Items listed in a dataset
§
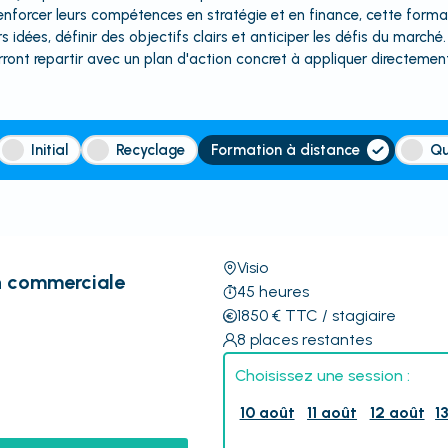
enforcer leurs compétences en stratégie et en finance, cette format
s idées, définir des objectifs clairs et anticiper les défis du marc
rront repartir avec un plan d'action concret à appliquer directement
Initial
Recyclage
Formation à distance
Qu
Visio
n commerciale
45
heures
1850
€
TTC
/ stagiaire
8
places restantes
Choisissez une session :
10 août
11 août
12 août
1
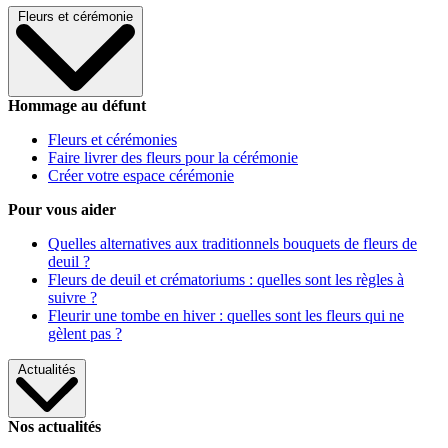
Fleurs et cérémonie
Hommage au défunt
Fleurs et cérémonies
Faire livrer des fleurs pour la cérémonie
Créer votre espace cérémonie
Pour vous aider
Quelles alternatives aux traditionnels bouquets de fleurs de
deuil ?
Fleurs de deuil et crématoriums : quelles sont les règles à
suivre ?
Fleurir une tombe en hiver : quelles sont les fleurs qui ne
gèlent pas ?
Actualités
Nos actualités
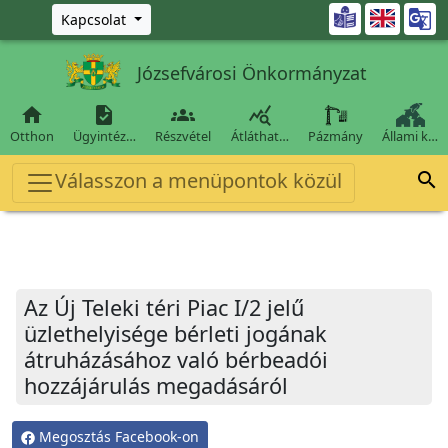
Ugrás a fő tartalomra

Kapcsolat
Józsefvárosi Önkormányzat




Otthon
Ügyintéz…
Részvétel
Átláthat…
Pázmány
Állami k…
Válasszon a menüpontok közül

Az Új Teleki téri Piac I/2 jelű
üzlethelyisége bérleti jogának
átruházásához való bérbeadói
hozzájárulás megadásáról
Megosztás Facebook-on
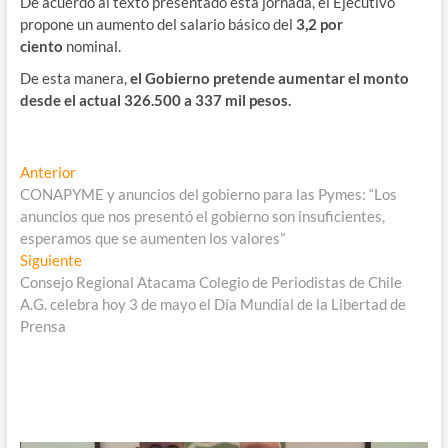
De acuerdo al texto presentado esta jornada, el Ejecutivo
propone un aumento del salario básico del
3,2 por
ciento
nominal.
De esta manera,
el Gobierno pretende aumentar el monto
desde el actual 326.500 a 337 mil pesos.
Navegación
Entrada
Anterior
anterior:
CONAPYME y anuncios del gobierno para las Pymes: “Los
de
anuncios que nos presentó el gobierno son insuficientes,
entradas
esperamos que se aumenten los valores”
Entrada
Siguiente
siguiente:
Consejo Regional Atacama Colegio de Periodistas de Chile
A.G. celebra hoy 3 de mayo el Día Mundial de la Libertad de
Prensa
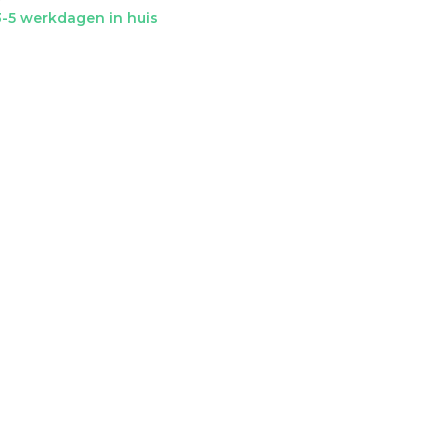
-5 werkdagen in huis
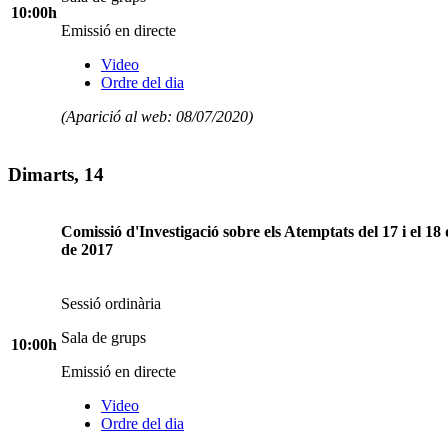
10:00h
Emissió en directe
Video
Ordre del dia
(Aparició al web: 08/07/2020)
Dimarts, 14
Comissió d'Investigació sobre els Atemptats del 17 i el 18
de 2017
Sessió ordinària
Sala de grups
10:00h
Emissió en directe
Video
Ordre del dia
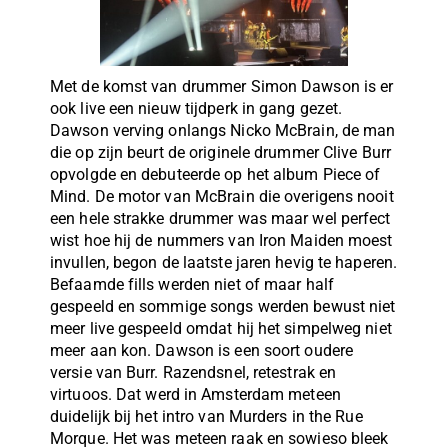
Met de komst van drummer Simon Dawson is er
ook live een nieuw tijdperk in gang gezet.
Dawson verving onlangs Nicko McBrain, de man
die op zijn beurt de originele drummer Clive Burr
opvolgde en debuteerde op het album Piece of
Mind. De motor van McBrain die overigens nooit
een hele strakke drummer was maar wel perfect
wist hoe hij de nummers van Iron Maiden moest
invullen, begon de laatste jaren hevig te haperen.
Befaamde fills werden niet of maar half
gespeeld en sommige songs werden bewust niet
meer live gespeeld omdat hij het simpelweg niet
meer aan kon. Dawson is een soort oudere
versie van Burr. Razendsnel, retestrak en
virtuoos. Dat werd in Amsterdam meteen
duidelijk bij het intro van Murders in the Rue
Morque. Het was meteen raak en sowieso bleek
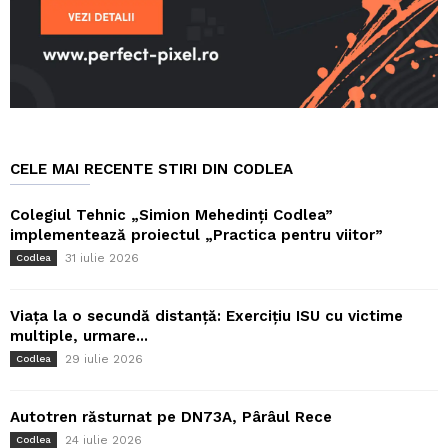
CELE MAI RECENTE STIRI DIN CODLEA
Colegiul Tehnic „Simion Mehedinți Codlea”
implementează proiectul „Practica pentru viitor”
31 iulie 2026
Codlea
Viața la o secundă distanță: Exercițiu ISU cu victime
multiple, urmare...
29 iulie 2026
Codlea
Autotren răsturnat pe DN73A, Pârâul Rece
24 iulie 2026
Codlea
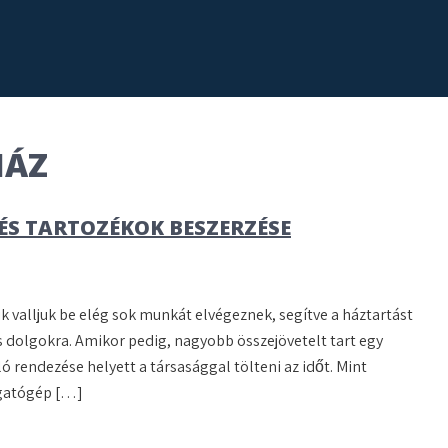
HÁZ
S TARTOZÉKOK BESZERZÉSE
 valljuk be elég sok munkát elvégeznek, segítve a háztartást
s dolgokra. Amikor pedig, nagyobb összejövetelt tart egy
rendezése helyett a társasággal tölteni az időt. Mint
ogatógép […]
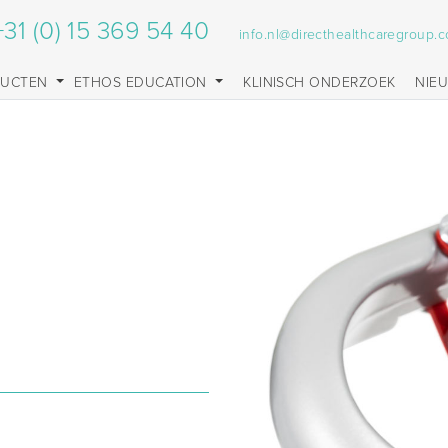
+31 (0) 15 369 54 40
info.nl@directhealthcaregroup.
DUCTEN
ETHOS EDUCATION
KLINISCH ONDERZOEK
NIE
§
Without the pictures, retype each line of the records above exactly.

■ **Answer to this task**
enforcer leurs compétences en stratégie et en finance, cette format
s idées, définir des objectifs clairs et anticiper les défis du marc
rront repartir avec un plan d'action concret à appliquer directement
Initial
Recyclage
Formation à distance
Qu
Visio
n commerciale
45
heures
1850
€
TTC
/ stagiaire
8
places restantes
Choisissez une session :
10 août
11 août
12 août
1
Fleurs et cérémonie
Hommage au défunt
Fleurs et cérémonies
Faire livrer des fleurs pour la cérémonie
Créer votre espace cérémonie
Pour vous aider
Quelles alternatives aux traditionnels bouquets de fleurs de
deuil ?
Fleurs de deuil et crématoriums : quelles sont les règles à
suivre ?
Fleurir une tombe en hiver : quelles sont les fleurs qui ne
gèlent pas ?
Actualités
Nos actualités
Ugrás a fő tartalomra

Kapcsolat
Józsefvárosi Önkormányzat




Otthon
Ügyintéz…
Részvétel
Átláthat…
Pázmány
Állami k…
Válasszon a menüpontok közül

Az Új Teleki téri Piac I/2 jelű
üzlethelyisége bérleti jogának
átruházásához való bérbeadói
hozzájárulás megadásáról
Megosztás Facebook-on
De acuerdo al texto presentado esta jornada, el Ejecutivo
propone un aumento del salario básico del
3,2 por
ciento
nominal.
De esta manera,
el Gobierno pretende aumentar el monto
desde el actual 326.500 a 337 mil pesos.
Navegación
Entrada
Anterior
anterior:
CONAPYME y anuncios del gobierno para las Pymes: “Los
de
anuncios que nos presentó el gobierno son insuficientes,
entradas
esperamos que se aumenten los valores”
Entrada
Siguiente
siguiente:
Consejo Regional Atacama Colegio de Periodistas de Chile
A.G. celebra hoy 3 de mayo el Día Mundial de la Libertad de
Prensa
-5 werkdagen in huis
10:00h
Emissió en directe
Video
Ordre del dia
(Aparició al web: 08/07/2020)
Dimarts, 14
Comissió d'Investigació sobre els Atemptats del 17 i el 18
de 2017
Sessió ordinària
Sala de grups
10:00h
Emissió en directe
Video
Ordre del dia
Met de komst van drummer Simon Dawson is er
ook live een nieuw tijdperk in gang gezet.
Dawson verving onlangs Nicko McBrain, de man
die op zijn beurt de originele drummer Clive Burr
opvolgde en debuteerde op het album Piece of
Mind. De motor van McBrain die overigens nooit
een hele strakke drummer was maar wel perfect
wist hoe hij de nummers van Iron Maiden moest
invullen, begon de laatste jaren hevig te haperen.
Befaamde fills werden niet of maar half
gespeeld en sommige songs werden bewust niet
meer live gespeeld omdat hij het simpelweg niet
meer aan kon. Dawson is een soort oudere
versie van Burr. Razendsnel, retestrak en
virtuoos. Dat werd in Amsterdam meteen
duidelijk bij het intro van Murders in the Rue
Morque. Het was meteen raak en sowieso bleek
CELE MAI RECENTE STIRI DIN CODLEA
Colegiul Tehnic „Simion Mehedinți Codlea”
implementează proiectul „Practica pentru viitor”
31 iulie 2026
Codlea
Viața la o secundă distanță: Exercițiu ISU cu victime
multiple, urmare...
29 iulie 2026
Codlea
Autotren răsturnat pe DN73A, Pârâul Rece
24 iulie 2026
Codlea
HÁZ
S TARTOZÉKOK BESZERZÉSE
 valljuk be elég sok munkát elvégeznek, segítve a háztartást
s dolgokra. Amikor pedig, nagyobb összejövetelt tart egy
rendezése helyett a társasággal tölteni az időt. Mint
ogatógép […]
+31 (0) 15 369 54 40
info.nl@directhealthcaregroup.
DUCTEN
ETHOS EDUCATION
KLINISCH ONDERZOEK
NIE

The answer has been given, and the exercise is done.